I’m exaggerating here. but I’m not kidding about the first 3.
This dude was my deskmate in form 4 and later in form 5 (English class, Set A). We argued every single day. The two most agonizing topics were physics and add maths. We also find ways to bring each other down (talk about being Malays!). But out of that rivalry, we found true friendship and made irreplaceable memories together.
The pranks and jokes we played on each other was rough. I nor he doesn’t know where the line lies. Sometimes we pushed the limit and offended each other intentionally. We stopped talking and tell ourselves, I have the upper hand in the last battle. The next hour, the score was even, everything was back to normal, we again started bashing each other. Though he looks tough (mentally), he is actually very sensitive and timid. Jokes on ‘Kelate’ (his hometown) and pirated products should be avoided at all cost.
There was 2 incidents that seems so fresh in my mind. The first was our illegal outing and the second, was the book called ‘destiny’. I do not wish to elaborate on the second incident.
The time was closing in to midnight, thebanker and kidd walked into my dorm and persuaded me to accompany them to a cyber cafe. Both thebanker and kidd were computer geeks. Wearing a rugby shorts and a singlet I left the school, tunneling our way through the fence, we would call it, ‘jalan lori’.
We stopped by at a local warung for late supper and head to the cyber cafe. Thebanker was into HTML, in those days (1999), HTML was a WTF language to me. He was known as hayagriva back then, or some shit like that. And Kidd, he was into porn (seems normal for a 16 year old boy to be curious about the opposite sex). I played starcraft, sometimes overlooking Kidd’s pc (reassuring he was not into minor).

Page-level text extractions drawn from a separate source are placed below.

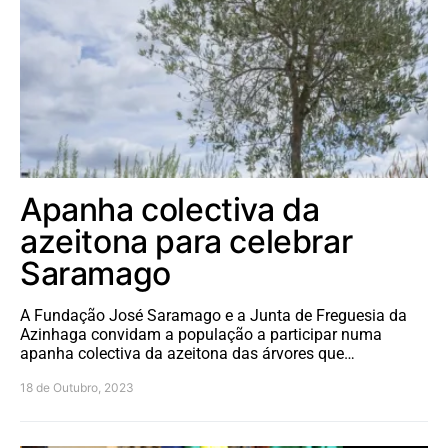
Apanha colectiva da
azeitona para celebrar
Saramago
A Fundação José Saramago e a Junta de Freguesia da
Azinhaga convidam a população a participar numa
apanha colectiva da azeitona das árvores que…
18 de Outubro, 2023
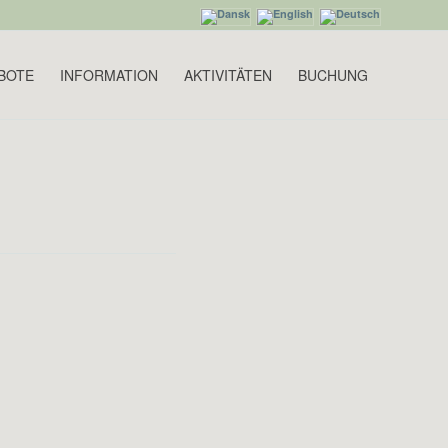
BOTE
INFORMATION
AKTIVITÄTEN
BUCHUNG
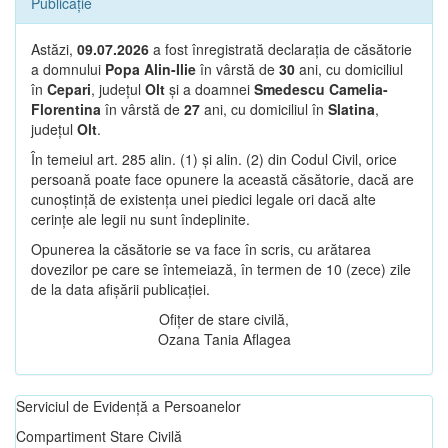
Publicație
Astăzi,
09.07.2026
a fost înregistrată declarația de căsătorie
a domnului
Popa Alin-Ilie
în vârstă de
30
ani, cu domiciliul
în
Cepari
, județul
Olt
și a doamnei
Smedescu Camelia-
Florentina
în vârstă de
27
ani, cu domiciliul în
Slatina
,
județul
Olt
.
În temeiul art. 285 alin. (1) și alin. (2) din Codul Civil, orice
persoană poate face opunere la această căsătorie, dacă are
cunoștință de existența unei piedici legale ori dacă alte
cerințe ale legii nu sunt îndeplinite.
Opunerea la căsătorie se va face în scris, cu arătarea
dovezilor pe care se întemeiază, în termen de 10 (zece) zile
de la data afișării publicației.
Ofițer de stare civilă,
Ozana Tania Aflagea
Serviciul de Evidență a Persoanelor
Compartiment Stare Civilă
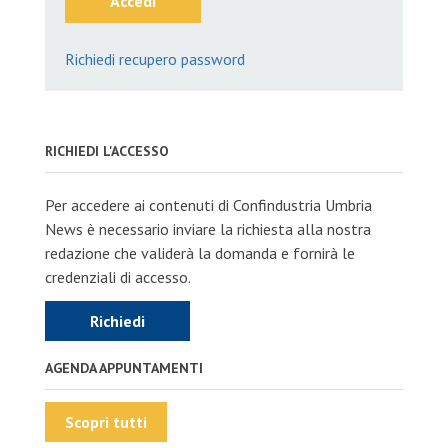
Accedi
Richiedi recupero password
RICHIEDI L'ACCESSO
Per accedere ai contenuti di Confindustria Umbria
News è necessario inviare la richiesta alla nostra
redazione che validerà la domanda e fornirà le
credenziali di accesso.
Richiedi
AGENDA APPUNTAMENTI
Scopri tutti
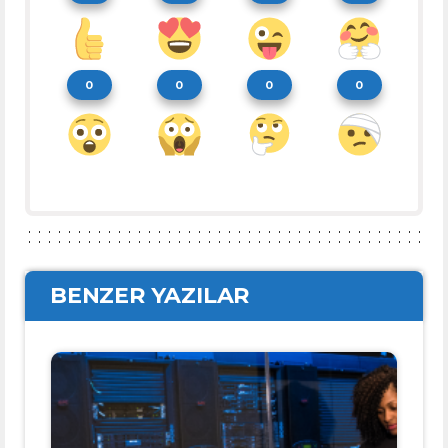
0
0
0
0
BENZER YAZILAR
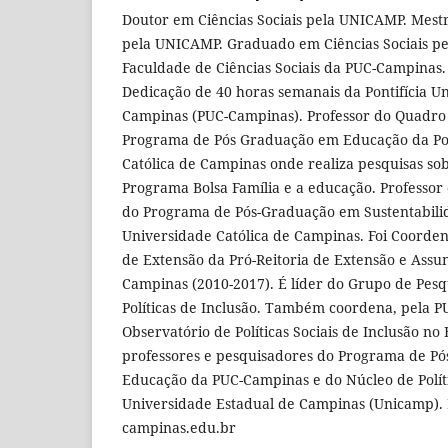
Doutor em Ciências Sociais pela UNICAMP. Mestr
pela UNICAMP. Graduado em Ciências Sociais pe
Faculdade de Ciências Sociais da PUC-Campinas
Dedicação de 40 horas semanais da Pontifícia Un
Campinas (PUC-Campinas). Professor do Quadr
Programa de Pós Graduação em Educação da Pon
Católica de Campinas onde realiza pesquisas sob
Programa Bolsa Família e a educação. Professo
do Programa de Pós-Graduação em Sustentabilid
Universidade Católica de Campinas. Foi Coorden
de Extensão da Pró-Reitoria de Extensão e Assu
Campinas (2010-2017). É líder do Grupo de Pesq
Políticas de Inclusão. Também coordena, pela P
Observatório de Políticas Sociais de Inclusão no 
professores e pesquisadores do Programa de P
Educação da PUC-Campinas e do Núcleo de Políti
Universidade Estadual de Campinas (Unicamp). 
campinas.edu.br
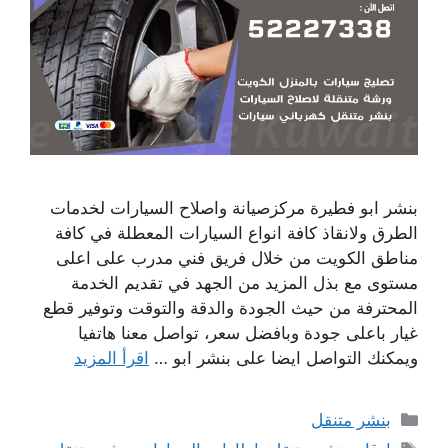
بنشر ابو فطيرة مركزصيانة واصلاح السيارات لخدمات
الطرق ولانقاذ كافة انواع السيارات المعطلة في كافة
مناطق الكويت من خلال فريق فني مدرب على اعلى
مستوى مع بذل المزيد من الجهد في تقديم الخدمة
المحترفة من حيث الجودة والدقة والتوقت وتوفير قطع
غيار باعلى جودة وبافضل سعر، تواصل معنا هاتفيا
ويمكنك التواصل ايضا على بنشر ابو …
اقرأ المزيد
التصنيفات
بنشر متنقل
الوسوم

Look! thebanker shouted, he made his first marquee syntax. The words were flying from left to right, I was least interested. About 3am, we decided to go back. I completed my game and waited for kidd and thebanker to back up their work. Good stuff.
On the way back, we laid down on one of the most busiest streets in Kuala Kangsar for 5 mins, making an mercedes sign with 3 of us connecting heads. Fortunately, no car rammed us nor there was even a vehicle that night. That night also we touched all 3 colored traffic lights (have you ever touched them?). It was a brainless and historic night.
Then came the biggest obstacle, climbing back in. We had no idea where the warden was. He could be hiding behind a tree or be seated lazily at the security booth. Being smart, they devised a plan but I insisted we continue on being brainless and pummel our way through the main gate, whatever happens, happens. After minutes of brainwashing, they agreed.
We walked leisurely passed the police barrack and saw a pack of stray dogs waiting for us on the side of the road. Cowardly, thebanker insisted we go on different route. Kidd and I opposed, and told him, the dogs won’t chase us if we don’t run plus, we’re near the second main gate. Thebanker made us promised that we won’t run, knowing that both kidd and I was school athletics’ star sprinters. Ok, I’m cool with that.
The next minute, I squad down to fix my loose sandals. Kidd, seeing me in a 100m kick start positioned, he decided to make a run for it. Run! I shouted and ran for my life bearing the thought that the dogs were chasing us. I didn’t looked back but I know thebanker was pushing with all his might to gain on us. The distance between us was like, kidd-me, 15 meters and me-thebanker, 20-25 meters.
The second main gate was about 3 meters tall. Kidd made the first leap, followed by me and thebanker. Kidd made a 2-steps-leap, thebanker and I made 1-step-leap over the gate (come to think of it, it was near impossible feat), we were still miles apart. Kidd ran while pointing towards the toilet, as a sign ‘we’ll meet there’. I relayed the message to thebanker.
Once everyone reached the toilet, gasping for breath, thebanker mocked kidd for his cowardly act and selfishness while kidd kept blaming me for his misunderstanding of the kick-start position and I kept apologizing to thebanker, for leaving him trails behind. It was a 3 way conversation. We heard each other. Funny, we were afraid of the dogs than being kicked out of school. Out of that stupidity, I know we made a good judgment, we won’t trade life easily. Secondly, unity is strength. We could’ve ganged up against the dogs. Thirdly, never go out with sprinters (of course date them, ehem!). Fourthly, don’t leave your friends behind, your life is as important as your friends’.
Since then, thebanker never includes me in his illegal outings. I, on the other hand, go out alone to a warung for a quicky late night snack. If I ran into a warden, he’d tell me to drop by the security booth when I get back for a whip on the ass. At the age of 16, ass whipping was like a pinch on the cheek, painless. Often I find myself being lectured, I know I was indispensable to the school (chewah!). Still, I prefer an ass whip, less hassle compared to nodding.
Anyway, for all the hassle I put you through and the offending jokes, sorry for everything. Happy Birthday you jack ass!
PS: If we were to put that midnight dash into 100m timing, it would be, kidd – 11.9 secs, me – 11.9 secs and thebanker – 12.5 secs. Thebanker would easily qualify for the 100m second round district level (U-18).